Spain to exhume Francisco Franco's remains for private reburial  

  24 October 2019    Read: 872
Spain to exhume Francisco Franco

Spanish authorities will remove Francisco Franco's remains from a state mausoleum on Thursday, seeking to exorcise the ghost of a dictator whose legacy still divides the country more than four decades after his death, AzVision.az reports citing Reuters.

 

Amid tight security and in virtual secrecy, his coffin will be taken from the Valley of the Fallen and reburied in a private family vault, transported either by helicopter or, if bad weather intervenes, by guarded motorcade.

"It's intensely symbolic for Spain," said political scientist Pablo Simon, "because the (Franco) monument has always been connected to those who miss the old regime."

With media prohibited, the exhumation ceremony will be witnessed by a select few: Justice Minister Dolores Delgado, a forensics expert, a priest, and 22 of Franco's descendants.

They include his oldest grandson Francisco Franco, who labelled the operation - and its low-key nature - a political ploy by the governing Socialist Party.

"I feel a great deal of rage because they have used something as cowardly as digging up a corpse, using a body as propaganda and political publicity to win a handful of votes before an election," he told Reuters late on Wednesday.

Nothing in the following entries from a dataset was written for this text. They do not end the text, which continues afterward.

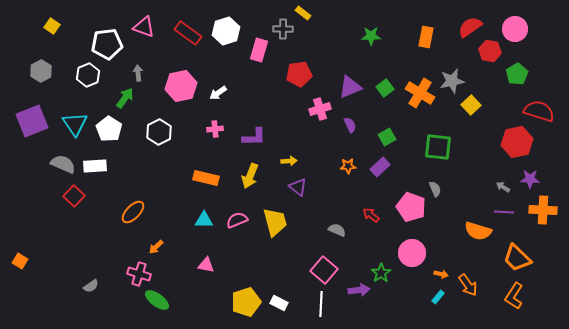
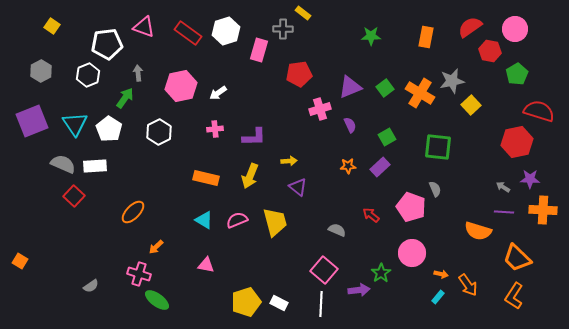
cyan triangle at (204, 220): rotated 30 degrees clockwise
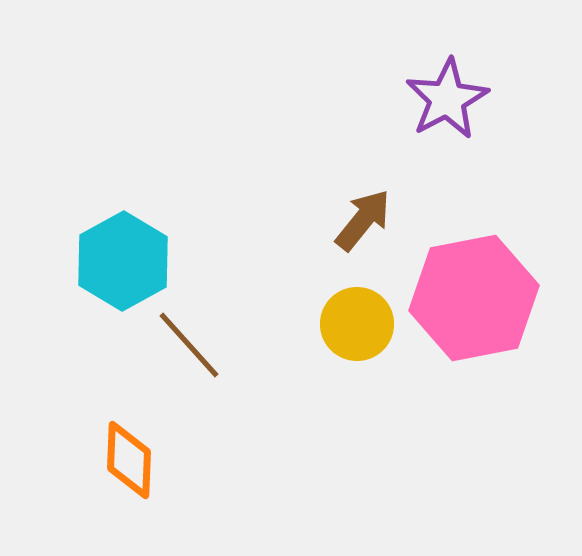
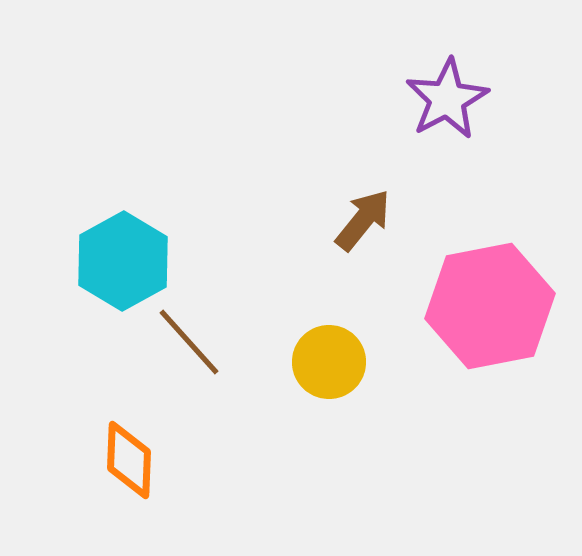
pink hexagon: moved 16 px right, 8 px down
yellow circle: moved 28 px left, 38 px down
brown line: moved 3 px up
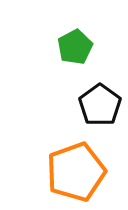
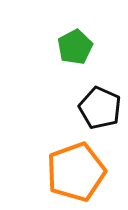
black pentagon: moved 3 px down; rotated 12 degrees counterclockwise
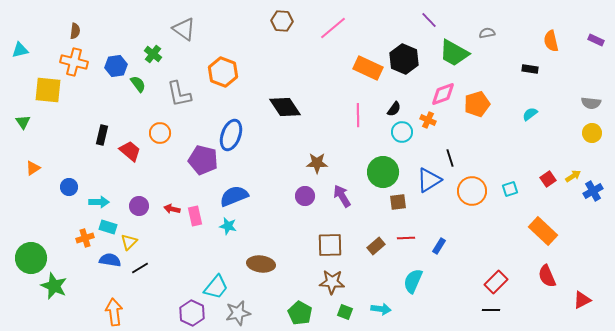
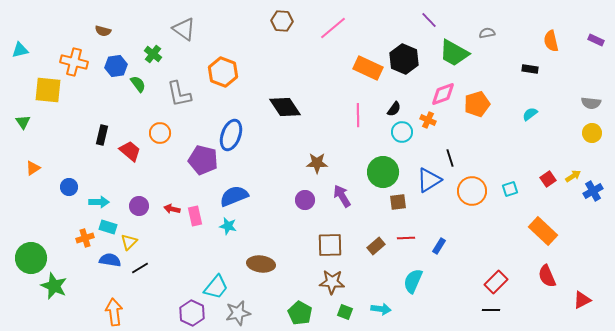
brown semicircle at (75, 31): moved 28 px right; rotated 98 degrees clockwise
purple circle at (305, 196): moved 4 px down
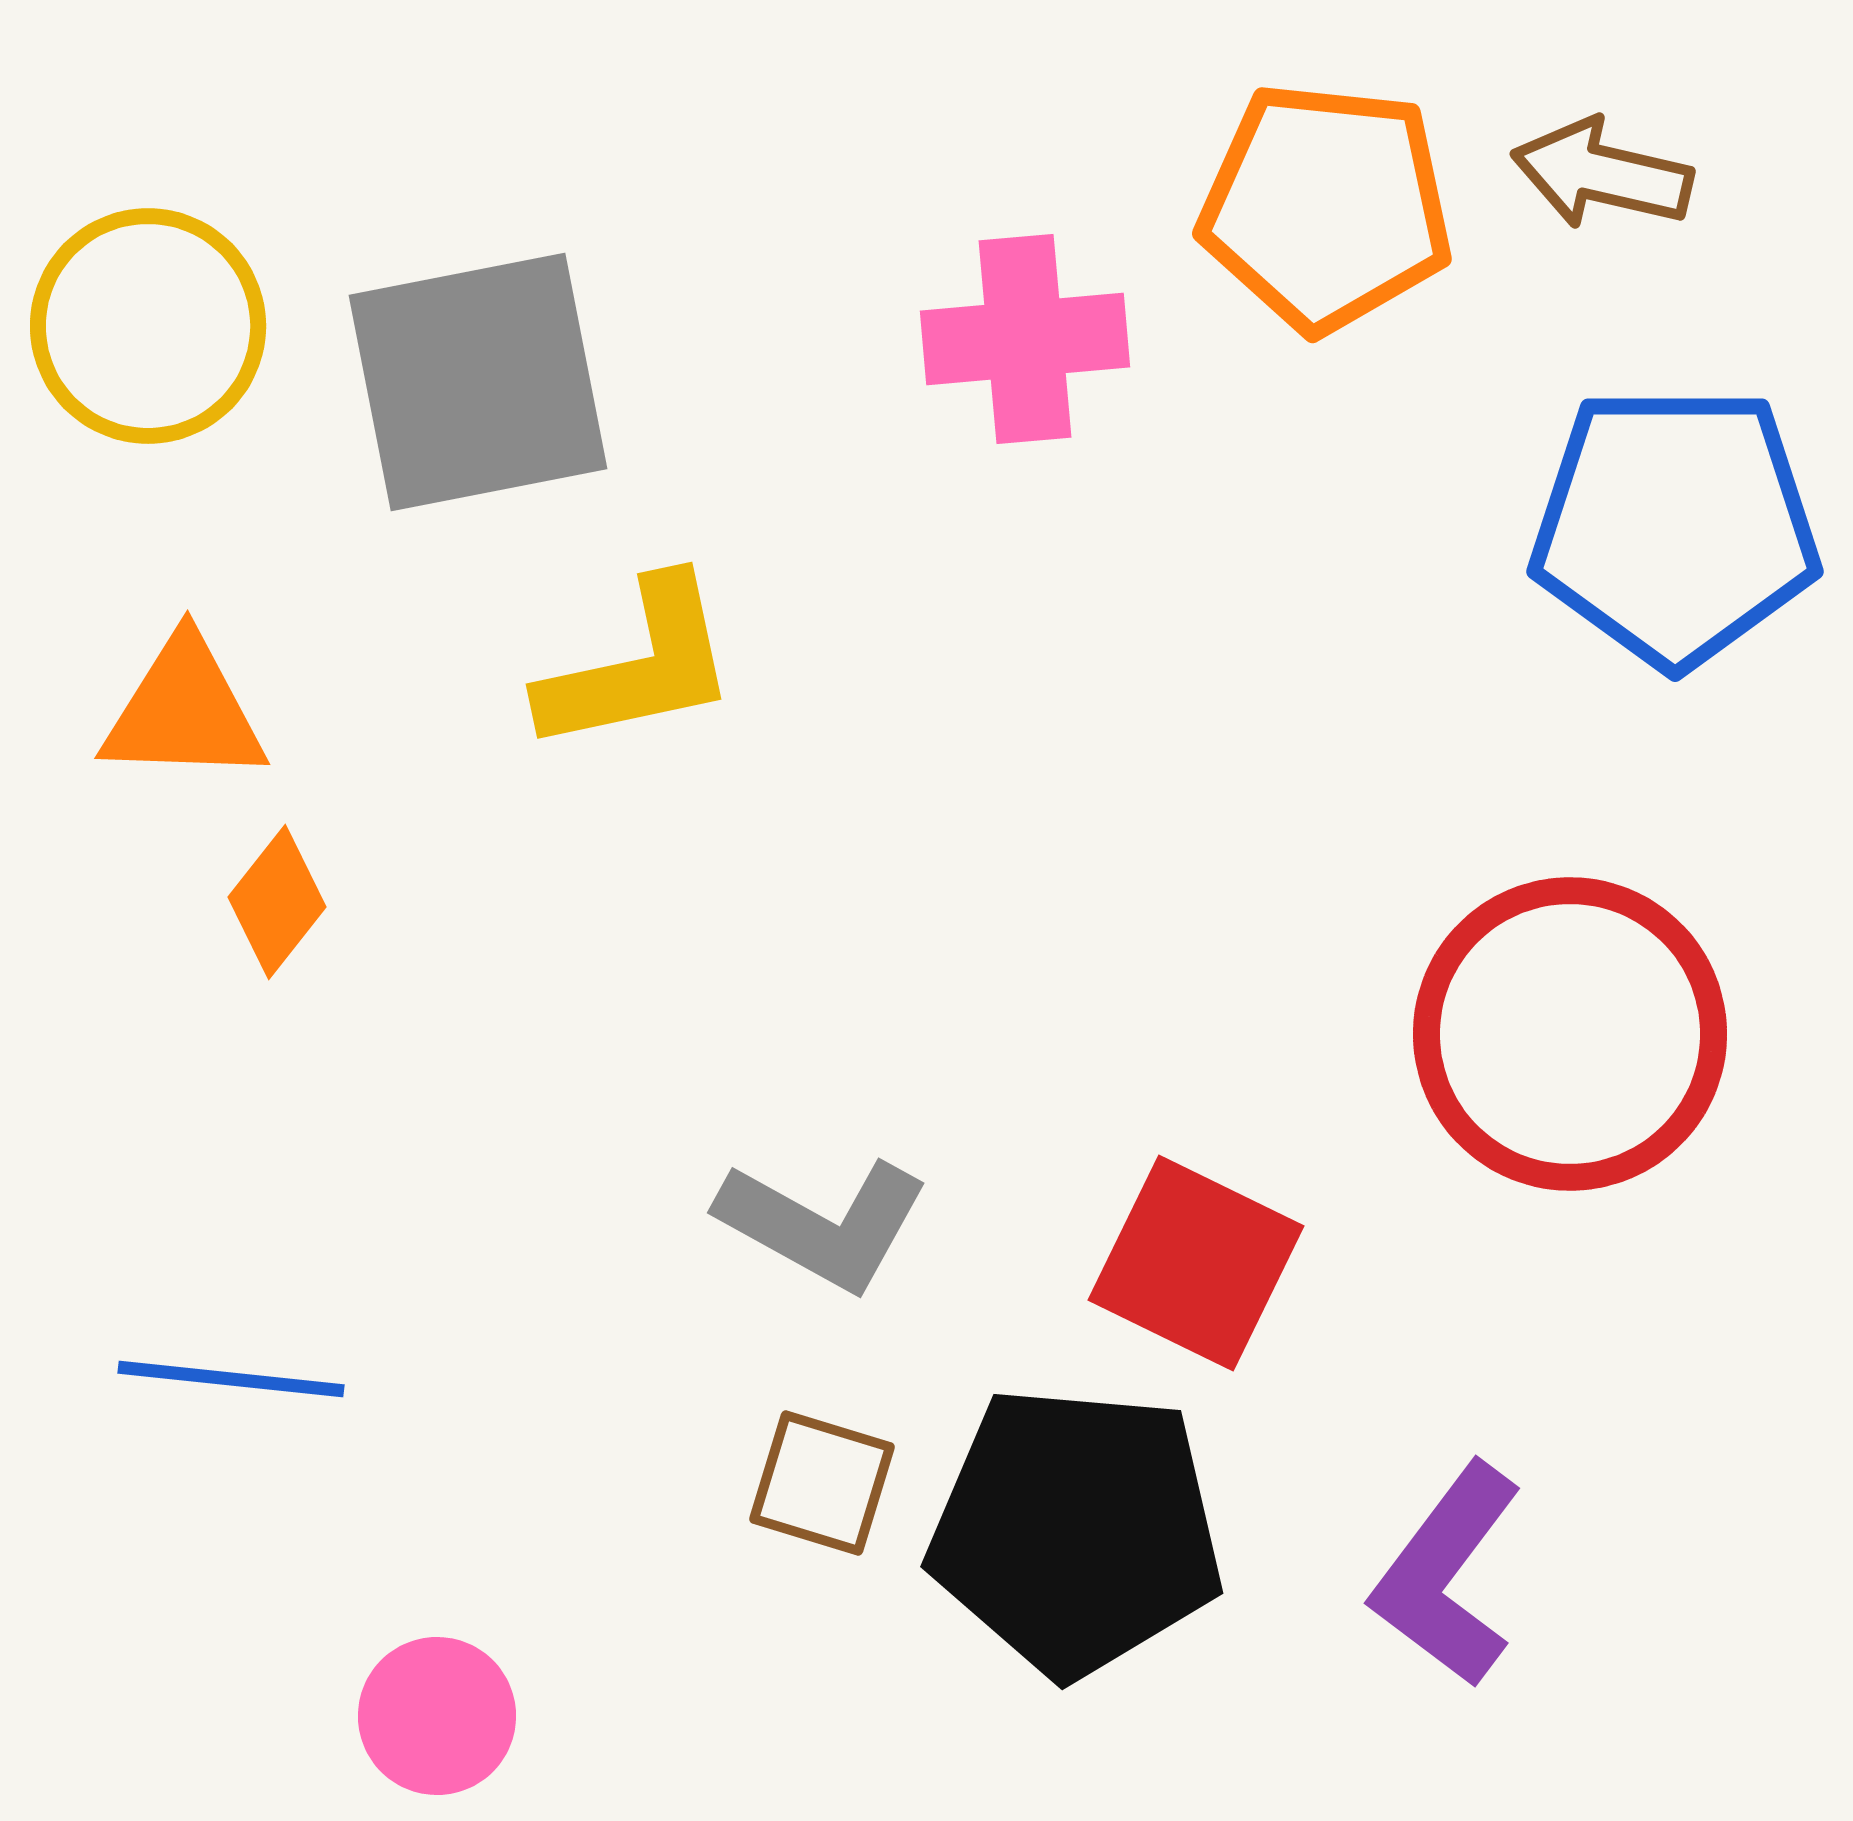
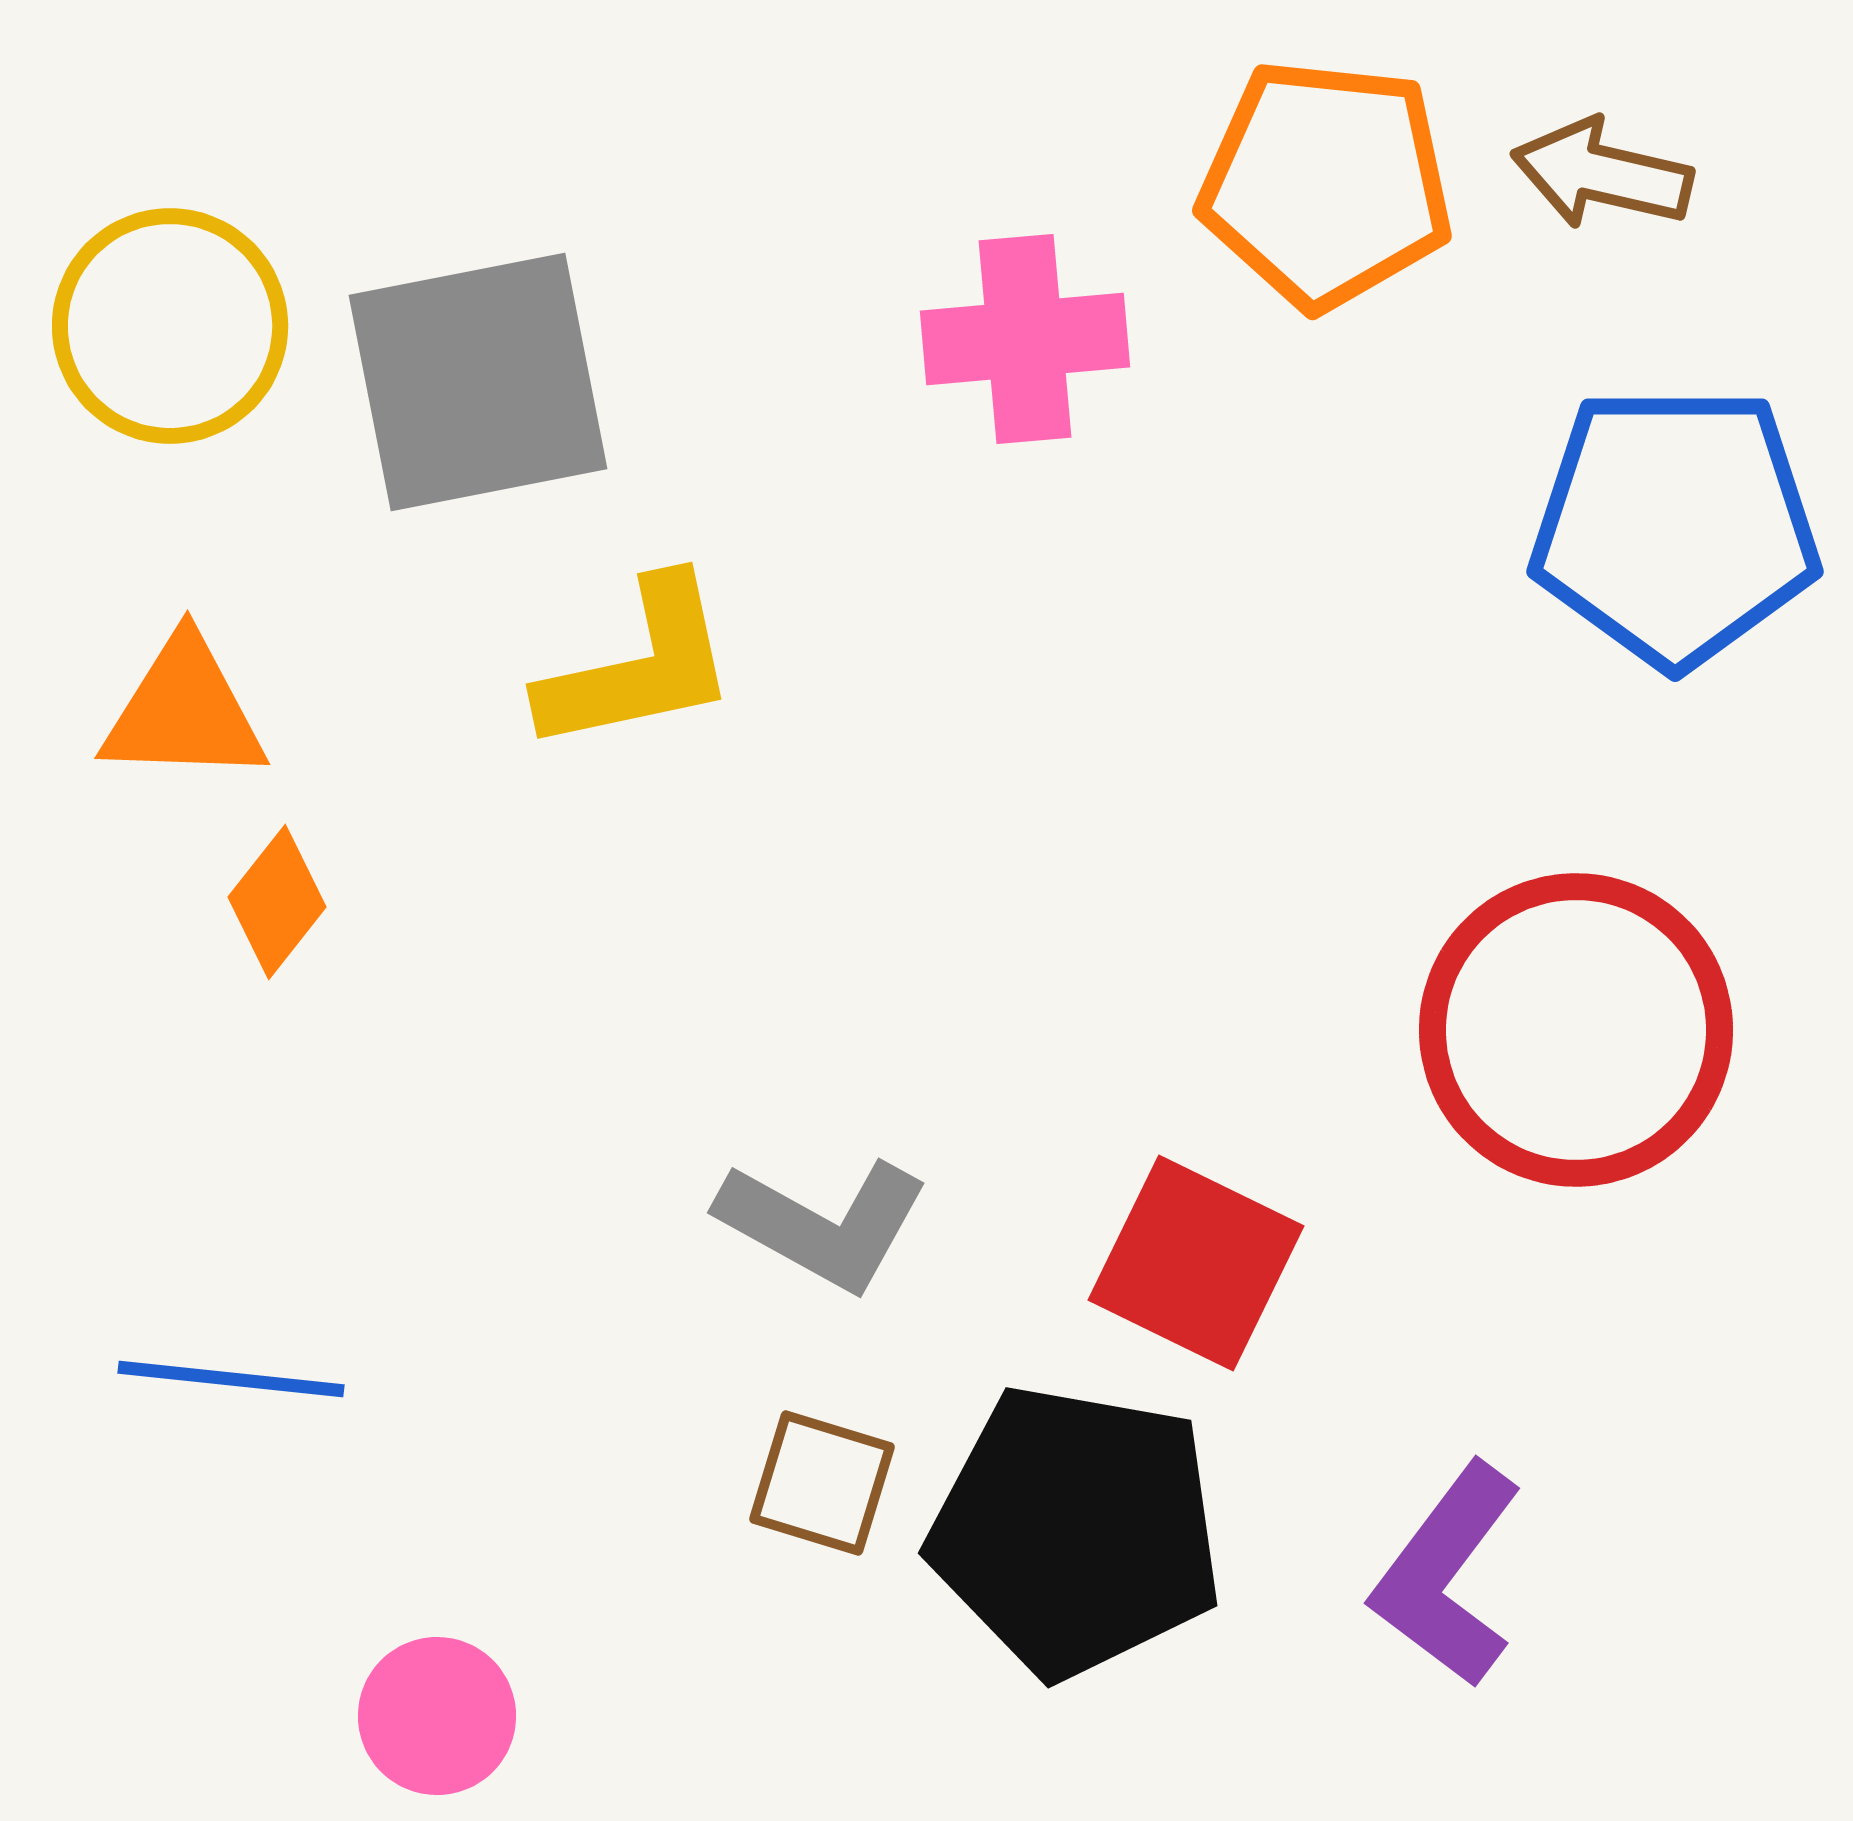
orange pentagon: moved 23 px up
yellow circle: moved 22 px right
red circle: moved 6 px right, 4 px up
black pentagon: rotated 5 degrees clockwise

In government since mid-2018 and facing a national election next month, the Socialists have long sought to exhume Franco, who unleashed the civil war that killed around 500,000 people between 1936 and 1939.

They won backing for the decision to move his remains from a divided parliament, and the Supreme Court ratified it last year after dismissing a challenge from Franco's descendents.

The government estimates the move will cost up to 63,000 euros ($70,000).

"Exhuming the dictator's body suggests that the Valley of the Fallen's significance could be reclaimed, a normal process within democracies like ours," Simon said.